=== Begin Enclosure ===

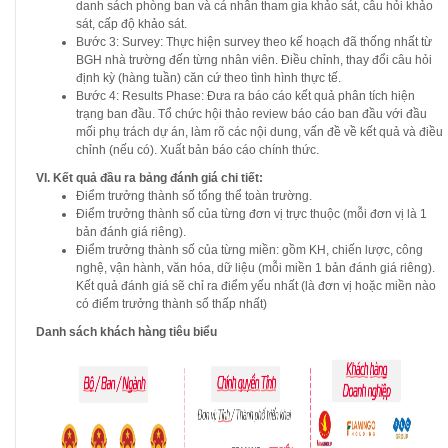
danh sách phòng ban và cá nhân tham gia khảo sát, câu hỏi khảo
sát, cấp độ khảo sát.
Bước 3: Survey: Thực hiện survey theo kế hoạch đã thống nhất từ
BGH nhà trường đến từng nhân viên. Điều chỉnh, thay đổi câu hỏi
định kỳ (hàng tuần) căn cứ theo tình hình thực tế.
Bước 4: Results Phase: Đưa ra báo cáo kết quả phân tích hiện
trạng ban đầu. Tổ chức hội thảo review báo cáo ban đầu với đầu
mối phụ trách dự án, làm rõ các nội dung, vấn đề về kết quả và điều
chỉnh (nếu có). Xuất bản báo cáo chính thức.
VI. Kết quả đầu ra bảng đánh giá chi tiết:
Điểm trưởng thành số tổng thể toàn trường.
Điểm trưởng thành số của từng đơn vị trực thuộc (mỗi đơn vị là 1
bản đánh giá riêng).
Điểm trưởng thành số của từng miền: gồm KH, chiến lược, công
nghệ, vận hành, văn hóa, dữ liệu (mỗi miền 1 bản đánh giá riêng).
Kết quả đánh giá sẽ chỉ ra điểm yếu nhất (là đơn vị hoặc miền nào
có điểm trưởng thành số thấp nhất)
Danh sách khách hàng tiêu biểu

=== End Enclosure ===

--- INSTRUCTIONS TO FOLLOW ---
Leave out the pictures, then repeat the listing above exactly from its first line to the line with "trạng ban đầu.", inclusive.

--- FINISHED EXERCISE ---
danh sách phòng ban và cá nhân tham gia khảo sát, câu hỏi khảo
sát, cấp độ khảo sát.
Bước 3: Survey: Thực hiện survey theo kế hoạch đã thống nhất từ
BGH nhà trường đến từng nhân viên. Điều chỉnh, thay đổi câu hỏi
định kỳ (hàng tuần) căn cứ theo tình hình thực tế.
Bước 4: Results Phase: Đưa ra báo cáo kết quả phân tích hiện
trạng ban đầu. Tổ chức hội thảo review báo cáo ban đầu với đầu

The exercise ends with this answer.